After observing the unique values of the "region" column, you can notice some repeated values, like "Oblasts" and "Republics"

A quick wikipedia search reveals they are the constituent entities that serve as "top-level politicial divisions" in Russia's Constitution. Subjects of Russian federations, what they are known as, are comprised of 46 Oblasts, 22 republics, 9 krais, 4 automomous okrugs, 3 fedeeral cities and 1 autonomous oblasts.

Quick definition of each from wikipedia are listed below: (Thanks Wikipedia!)

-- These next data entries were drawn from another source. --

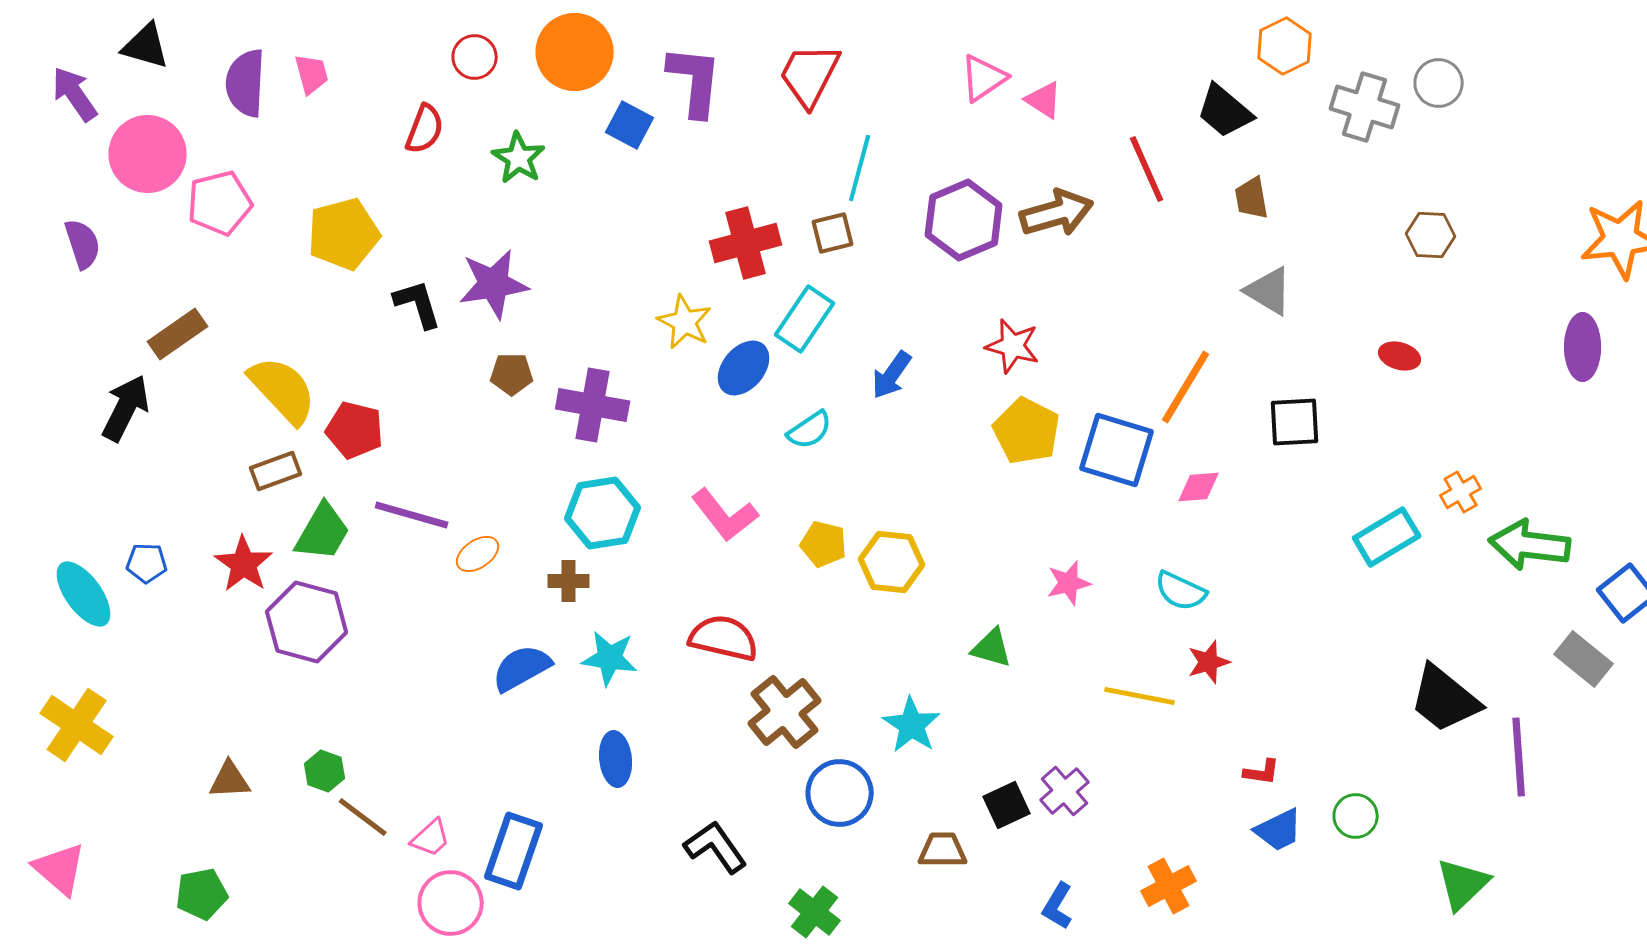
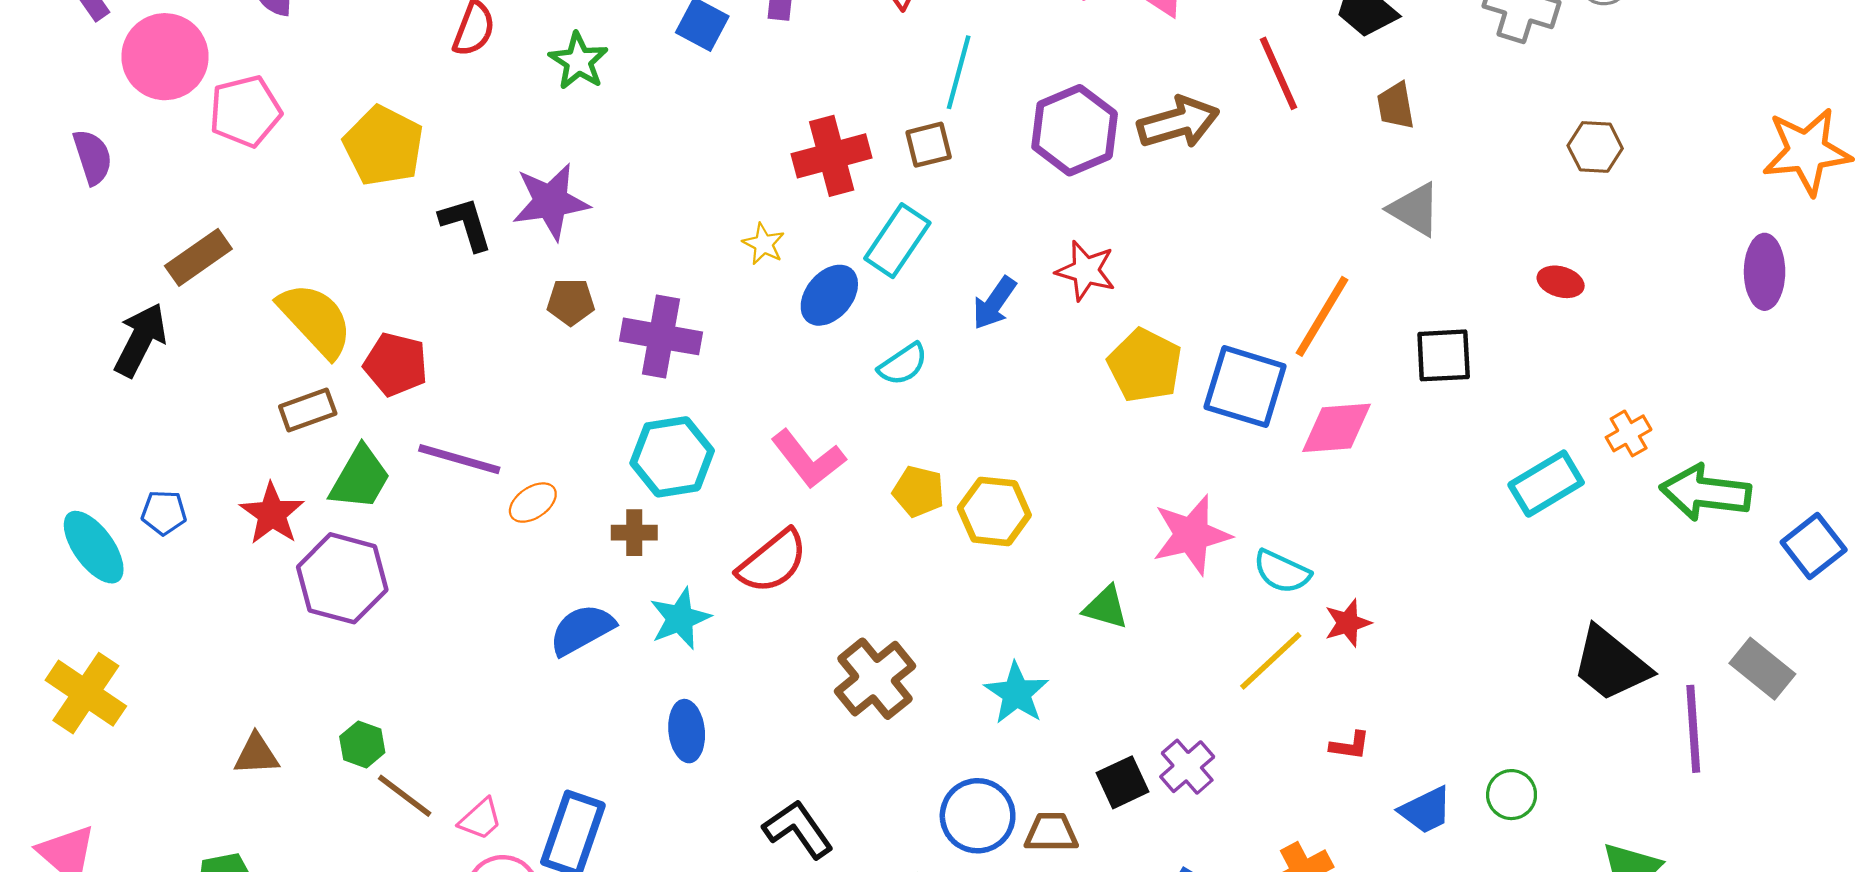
yellow pentagon: (344, 234) -> (383, 146), turned -30
yellow star: (685, 322) -> (764, 244), size x0.7
red star: (1013, 346) -> (1086, 271), moved
pink diamond: (1199, 487) -> (1337, 428), size x1.5
pink star: (1069, 583) -> (1192, 535), size x1.6
cyan semicircle: (1181, 591) -> (1282, 572), moved
red semicircle: (724, 638) -> (772, 562), moved, turned 128
cyan star: (610, 658) -> (680, 618), turned -30
gray rectangle: (1584, 659) -> (1762, 669), moved
yellow line: (1140, 696) -> (1271, 661), turned -54
red L-shape: (1262, 772) -> (1350, 746), moved
blue circle: (840, 793) -> (978, 816), moved

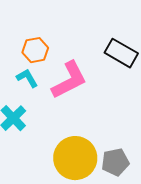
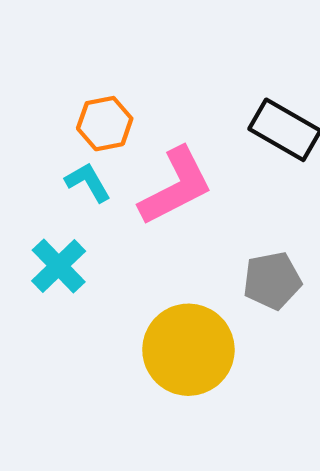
gray pentagon: (115, 162) -> (272, 281), moved

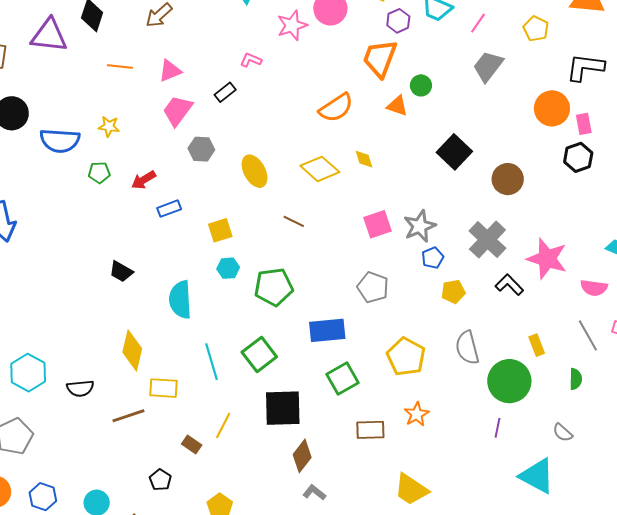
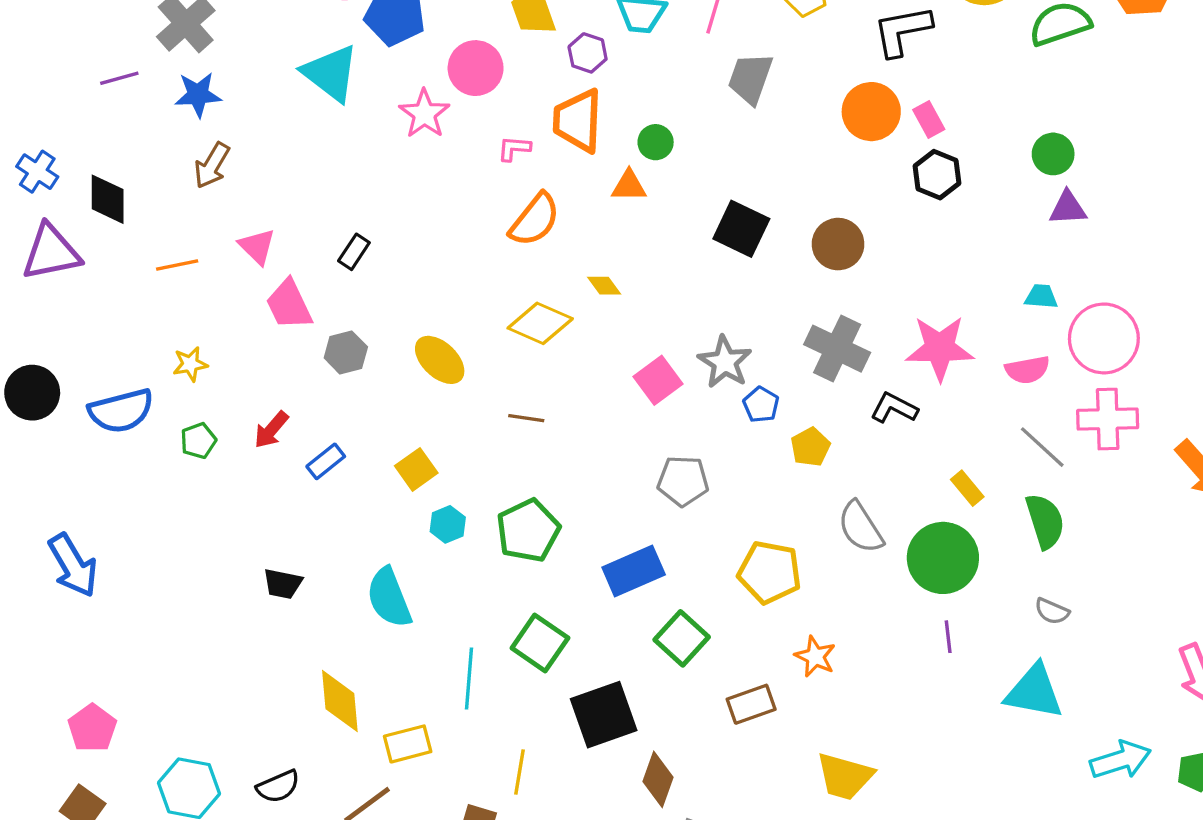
pink L-shape: (251, 60) -> (514, 148), moved
pink triangle: (170, 71) -> (257, 246), turned -35
pink trapezoid: (177, 111) -> (289, 305), turned -44
cyan line: (211, 362) -> (469, 678), turned 39
green semicircle: (576, 379) -> (1045, 521), size x1.6

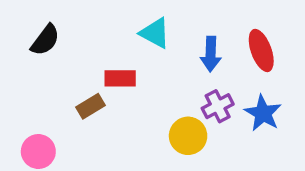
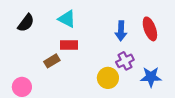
cyan triangle: (155, 33) -> (67, 19), moved
blue star: (263, 113) -> (151, 77), moved, turned -30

The most common type of federal subject with a governor and locally elected legislature. Commonly named after their administrative centres.
- Oblasts : The most common type of federal subject with a governor and locally elected legislature. Commonly named after their administrative centres.
- Republics : Nominally autonomous, each with its own constitution, language, and legislature but represented by the federal government in international affairs. Each is home to a specific ethnic minority.
- Krais : For all intents and purposes, krais are legally identical to oblasts. The title "krai" ("frontier" or "territory") is historic, related to geographic (frontier) position in a certain period of history. The current krais are not related to frontiers.
- Autonomous okrugs : Occasionally referred to as "autonomous district", "autonomous area", and "autonomous region", each with a substantial or predominant ethnic minority.
- Federal cities : 	Major cities that function as separate regions.
- Autonomous oblasts : 	The only autonomous oblast is the Jewish Autonomous Oblast.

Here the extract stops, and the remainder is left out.